Gerade in Zeiten einer Pandemie mit erhöhtem Druck auch in Familien, sei es "wichtig, dorthin zu schauen, wo man hinschauen muss". Die Botschaft laute daher: "Wenn sich Opfer bedroht fühlen, wenn Frauen Angst haben, dann gibt es eine Telefonnummer, die immer zu wählen ist, und das ist 133."

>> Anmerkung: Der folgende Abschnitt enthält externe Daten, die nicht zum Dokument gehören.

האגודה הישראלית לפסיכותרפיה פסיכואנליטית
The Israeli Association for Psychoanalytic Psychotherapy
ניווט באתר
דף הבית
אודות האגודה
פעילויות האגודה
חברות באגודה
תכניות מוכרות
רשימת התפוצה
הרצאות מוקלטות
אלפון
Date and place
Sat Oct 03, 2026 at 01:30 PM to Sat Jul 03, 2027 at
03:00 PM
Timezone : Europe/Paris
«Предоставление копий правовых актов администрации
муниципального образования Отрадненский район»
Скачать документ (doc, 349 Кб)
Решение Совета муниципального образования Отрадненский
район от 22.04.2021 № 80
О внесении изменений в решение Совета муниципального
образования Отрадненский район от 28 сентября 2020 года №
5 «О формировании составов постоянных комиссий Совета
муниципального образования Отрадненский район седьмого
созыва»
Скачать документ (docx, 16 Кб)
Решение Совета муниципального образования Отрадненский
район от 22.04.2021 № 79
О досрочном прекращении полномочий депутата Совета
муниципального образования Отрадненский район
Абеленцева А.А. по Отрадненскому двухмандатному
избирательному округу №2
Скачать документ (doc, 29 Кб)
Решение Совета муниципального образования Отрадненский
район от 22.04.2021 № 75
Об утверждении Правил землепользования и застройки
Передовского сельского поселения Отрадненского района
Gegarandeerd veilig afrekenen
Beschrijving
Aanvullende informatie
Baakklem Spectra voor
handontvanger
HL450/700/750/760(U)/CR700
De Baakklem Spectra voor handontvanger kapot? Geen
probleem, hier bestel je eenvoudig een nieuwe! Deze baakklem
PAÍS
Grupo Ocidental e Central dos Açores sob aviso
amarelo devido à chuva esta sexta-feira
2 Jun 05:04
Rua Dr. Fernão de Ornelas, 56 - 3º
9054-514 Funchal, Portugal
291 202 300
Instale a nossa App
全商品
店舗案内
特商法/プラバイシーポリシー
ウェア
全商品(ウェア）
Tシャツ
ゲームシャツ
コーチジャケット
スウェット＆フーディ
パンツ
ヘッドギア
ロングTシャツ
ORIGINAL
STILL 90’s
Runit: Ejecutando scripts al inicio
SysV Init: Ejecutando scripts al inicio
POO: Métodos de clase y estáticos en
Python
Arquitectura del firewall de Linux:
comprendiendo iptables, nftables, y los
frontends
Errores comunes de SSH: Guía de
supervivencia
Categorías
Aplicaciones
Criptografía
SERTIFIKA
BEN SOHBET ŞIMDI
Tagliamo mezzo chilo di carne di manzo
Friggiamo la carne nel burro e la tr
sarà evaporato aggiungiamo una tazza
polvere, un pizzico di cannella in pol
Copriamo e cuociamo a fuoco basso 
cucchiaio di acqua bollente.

Frauenbewegung fordert mehr Schutz und Beratung
Den weiteren Ausbau des Gewaltschutzes fordert die Katholische Frauenbewegung Österreichs (kfbö). Corona-Pandemie und Lockdowns hätten hierzulande und weltweit zu mehr häuslicher Gewalt gegenüber Frauen und Mädchen geführt, mahnte die stellvertretende kfbö-Vorsitzende Petra Unterberger laut Kathpress zum Start der weltweiten Kampagne "16 Tage gegen Gewalt an Frauen und Mädchen" am Mittwoch.
Dazu komme, dass mit den Schulschließungen und der eingeschränkten Versorgungslage der Druck auf Familien steige - insbesondere auf Frauen, die einen Großteil der Sorgearbeit erledigten. Konkret seien in Österreich neben mehr Geld für Prävention und Gewaltschutz der Ausbau von Frauenberatungs- und Hilfseinrichtungen, Verbesserungen des Opferschutzes und der Prozessbegleitung, klare und verbindliche Richtlinien für die Strafverfolgungsbehörde bei Gewalt an Frauen und Kindern sowie mehr Antigewalttrainings nötig. Frauen und Mädchen sollten über Hilfsangebote ausreichend informiert und der Zugang zu ihnen kostenlos und auch niederschwellig gehalten werden. Auch auf globale Missstände "wie etwa auf die wirtschaftliche und sexuelle Ausbeutung von Arbeitsmigrantinnen" seien Antworten nötig, fordert die kfbö.
ÖVP: "Jede Frau hat das Recht auf gewaltfreies Leben"
Die Regierung appellierte am Mittwoch in einem Video auf Facebook, gemeinsam gegen Gewalt an Frauen und Kindern vorzugehen. "Jede Frau hat das Recht auf ein gewaltfreies Leben", betonte Frauenministerin Susanne Raab (ÖVP). Barbara Neßler von den Grünen machte in einer Aussendung darauf aufmerksam, dass in den Monaten der Corona-Krise nicht nur Gewaltakte gegen Frauen gestiegen sind, sondern auch gegen Kinder.
Grüne fordern Prozessbegleitung für minderjährige Gewalt-Zeugen
Mit von Justizministerin Alma Zadic (Grüne) geplanten Maßnahmen gebe es für minderjährige Zeuginnen und Zeugen von häuslicher Gewalt künftig juristische und psychosoziale Prozessbegleitung. SPÖ-Justizsprecherin Selma Yildirim sprach sich in einer Stellungnahme für verpflichtende Anti-Gewalt-Trainings aus: Diese könnten "Rückfälle verhindern und dabei helfen, Strategien für eine gewaltfreie Konfliktlösung aufzuzeigen".